(Transcribed page contents)
○ ○ ○ ○ ○
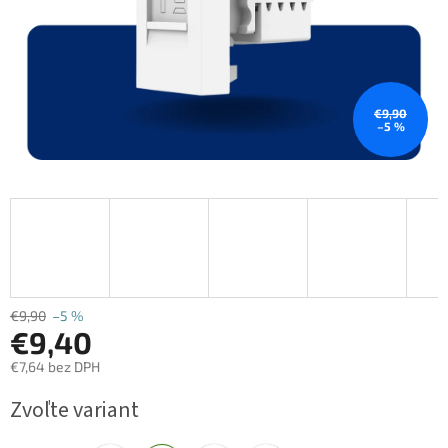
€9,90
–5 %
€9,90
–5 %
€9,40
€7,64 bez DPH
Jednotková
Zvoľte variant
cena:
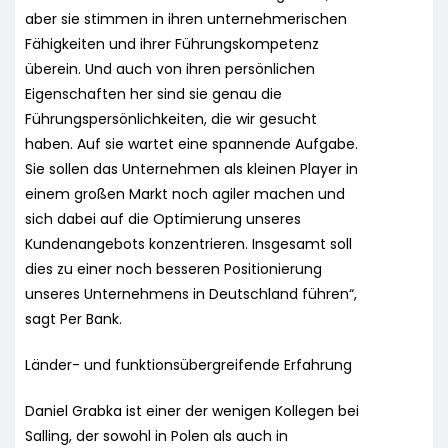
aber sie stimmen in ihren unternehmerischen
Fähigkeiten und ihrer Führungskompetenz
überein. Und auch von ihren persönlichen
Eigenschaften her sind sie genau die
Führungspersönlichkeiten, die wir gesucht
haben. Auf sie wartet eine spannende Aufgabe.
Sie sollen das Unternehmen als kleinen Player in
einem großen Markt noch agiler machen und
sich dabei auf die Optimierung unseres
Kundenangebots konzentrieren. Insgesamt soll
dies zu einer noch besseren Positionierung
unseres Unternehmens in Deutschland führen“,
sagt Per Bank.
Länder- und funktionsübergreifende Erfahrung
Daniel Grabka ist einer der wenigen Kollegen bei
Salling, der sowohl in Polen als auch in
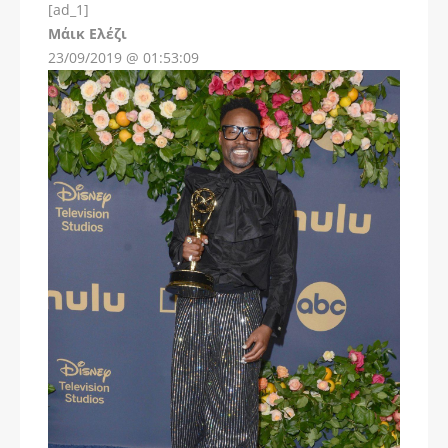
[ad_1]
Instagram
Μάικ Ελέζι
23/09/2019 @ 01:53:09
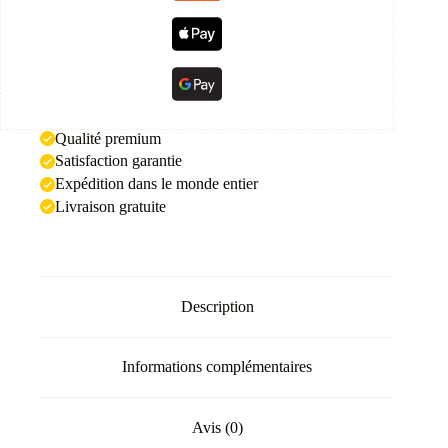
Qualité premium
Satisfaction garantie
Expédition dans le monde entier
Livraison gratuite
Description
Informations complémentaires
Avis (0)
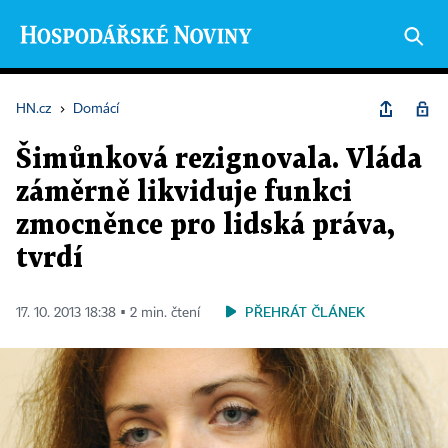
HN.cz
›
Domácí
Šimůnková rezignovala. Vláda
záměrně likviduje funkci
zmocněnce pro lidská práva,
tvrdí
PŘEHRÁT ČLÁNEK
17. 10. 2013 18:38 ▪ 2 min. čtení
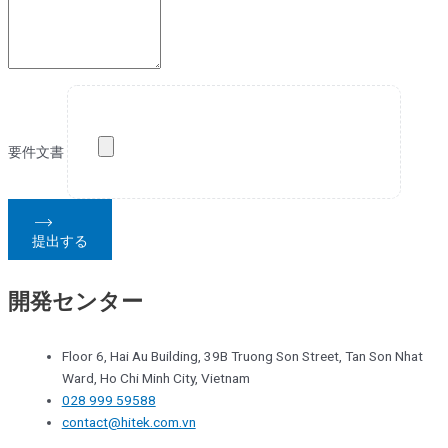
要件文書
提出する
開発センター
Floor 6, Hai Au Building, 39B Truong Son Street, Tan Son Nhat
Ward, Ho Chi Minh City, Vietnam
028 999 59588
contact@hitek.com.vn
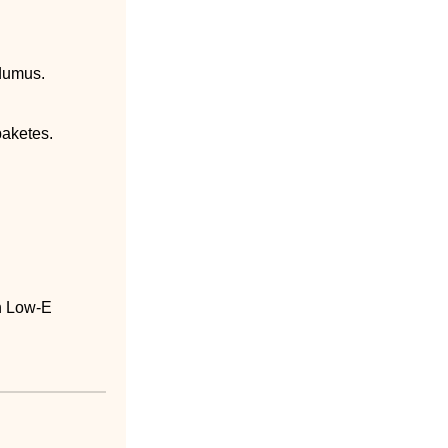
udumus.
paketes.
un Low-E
○ ○ ○ ○ ○
What needs to be done | Transcribe every entry above exactly. Omit all pictures.

Task answer |
€9,90
–5 %
€9,90
–5 %
€9,40
€7,64 bez DPH
Jednotková
Zvoľte variant
cena:
aber sie stimmen in ihren unternehmerischen
Fähigkeiten und ihrer Führungskompetenz
überein. Und auch von ihren persönlichen
Eigenschaften her sind sie genau die
Führungspersönlichkeiten, die wir gesucht
haben. Auf sie wartet eine spannende Aufgabe.
Sie sollen das Unternehmen als kleinen Player in
einem großen Markt noch agiler machen und
sich dabei auf die Optimierung unseres
Kundenangebots konzentrieren. Insgesamt soll
dies zu einer noch besseren Positionierung
unseres Unternehmens in Deutschland führen“,
sagt Per Bank.
Länder- und funktionsübergreifende Erfahrung
Daniel Grabka ist einer der wenigen Kollegen bei
Salling, der sowohl in Polen als auch in
[ad_1]
Instagram
Μάικ Ελέζι
23/09/2019 @ 01:53:09
Qualité premium
Satisfaction garantie
Expédition dans le monde entier
Livraison gratuite
Description
Informations complémentaires
Avis (0)
HN.cz
›
Domácí
Šimůnková rezignovala. Vláda
záměrně likviduje funkci
zmocněnce pro lidská práva,
tvrdí
PŘEHRÁT ČLÁNEK
17. 10. 2013 18:38 ▪ 2 min. čtení
要件文書
提出する
開発センター
Floor 6, Hai Au Building, 39B Truong Son Street, Tan Son Nhat
Ward, Ho Chi Minh City, Vietnam
028 999 59588
contact@hitek.com.vn
udumus.
paketes.
un Low-E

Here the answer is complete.